The Development Practice suite of postgraduate Programs is very fortunate to have a rich and vibrant student community with students from many different countries and cultures. Our Alumni share some of their experiences about studying Development Practice at UQ.

If you're wanting to share your experience please get in touch with us at

2. Carla Martinez - Chile

What was the most important thing you learnt/or most defining experience, you had while studying Development Practice at UQ?

  • All the tools provided for participatory development have been key in my work experience. They have helped me conduct small and large workshops with different types of stakeholders and be able to identify common goals and a path forward with the community.

How did your study help you to get to your current role, and what does your current role involve?

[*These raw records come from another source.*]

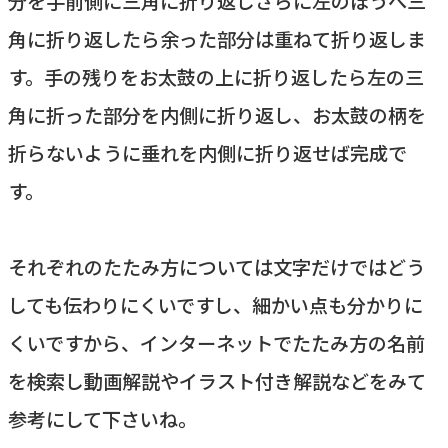
分を手前側に三角に折り返しさらに左のほうへ三
角に折り返したら余った部分は重ねて折り返しま
す。手の残りをお太鼓の上に折り返したら左の三
角に折った部分を内側に折り返し、お太鼓の柄を
折らないように垂れを内側に折り返せば完成で
す。
それぞれのたたみ方については文字だけではどう
しても伝わりにくいですし、細かい点も分かりに
くいですから、インターネットでたたみ方の名前
を検索し動画解説やイラスト付き解説などをみて
参考にして下さいね。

  • Currently I work with the Department of Primary Industries as a Senior Evaluation Officer, the Program Evaluation course was key in providing me with the tools to create program logics and develop sustainable development performance indicators. Other research courses also assisted my understanding of research basics. In my previous role, I worked in community development for 5 years. This role involved working with Indigenous Communities in Chile where I was able to apply all the participatory development tools, and be aware of the different social impacts that development interventions may have on a community.

What advice would you give to students in the same degree you studied?

  • To stay connected, share your practice with fellow students and practitioners, create networks and never forget to listen to the community, work towards their empowerment!

What was the best thing about your Development Practice program?

  • One of the highlights of my MDP program was the opportunity provided to conduct fieldwork with partnering universities, through the course I was able to help address a real case and context. Another highlight was the diversity of students, which allowed me to know how development work has been carried out in different contexts.